Conservative Justice Neil Gorsuch, who was appointed to the High Court by President Donald Trump, wrote in the majority opinion, “An employer who fires an individual for being homosexual or transgender fires that person for traits or actions it would not have questioned in members of a different sex.  Sex plays a necessary and undisguisable role in the decision, exactly what Title VII forbids.”

Chief Justice John Roberts joined Gorsuch and the Court’s liberal Justices in writing that sex is a distinct characteristic, but it cannot be separated from the concepts of sexual orientation and gender identity.

Hoboken Councilman Mike DeFusco, who serves as Chairman of the Hudson County Democratic Organization’s LGBTQ+ Caucus that was founded twelve months ago, wrote in an email to Hudson TV this afternoon:

“Growing up I often felt different than many of the kids in my class, but it was when I first started my career in New York City about 15 years ago that I really thought about what it meant to be a gay man in the workforce. I remember questioning whether or not it was acceptable to be openly gay in the early 2000s because I was unsure how my employer would respond.
As time went by, it got easy being proud of who I am, but when I was first elected to the City Council I still struggled because sadly, I knew my sexuality was being used against me by those who I did not agree with politically. It was four years ago when 49 young people were killed at an Orlando gay club that I knew I could no longer sit quietly and needed to use my platform as the first openly gay to hold municipal office in Hudson County to bring the change we needed to see in the world. And that’s exactly what I am proud we have done here in Hoboken, by earning consecutive perfect scores on the Human Rights Campaign Municipal Equality Index and creating a community where everyone should feel welcome and accepted.
Of course I’m still the subject of intolerant passive inferences, especially in politics, but I consider myself lucky to be able to confidently stand proud and fight for the equality and inclusivity we need. Unfortunately not everyone has felt this comfortable in their own skin, and that is exactly why today’s Supreme Court ruling is so desperately needed to protect individuals from feeling harassed or discriminated against for who they love. We still have progress to make, and as we continue to celebrate Pride Month, I think it’s important for each of us to reflect on this monumental day in history and what it means for our LGBTQ+ brothers and sisters.”

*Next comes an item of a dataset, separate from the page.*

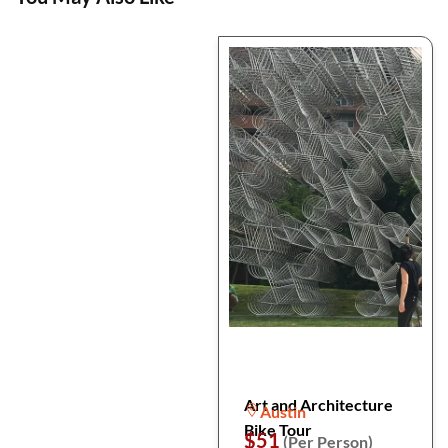
Art and Architecture
Austin
Bike Tour
$51
(Per Person)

Hudson County Clerk E. Junior Maldonado, who also is a member of the LGBTQ community, said in an email to Hudson TV, “I’m ecstatic over today’s decision by the Supreme Court. LGBTQ people have worked tirelessly to gain this type of protection and deserve equal treatment in all workplaces. This decision solidifies the fact that federal law protects their right to equality when it comes to workplace protection for all.”

Today’s ruling by the United States Supreme Court is the most significant ruling for the LGBTQ community since the 2015 decision legalizing same-sex marriage.  Prior to today’s ruling, employment discrimination against the LGBTQ community was still “technically” legal in much of the country, as less than 50 percent of the states have laws on the books prohibiting such job discrimination.

There are an estimated 8 million openly LGBTQ employees in the United States.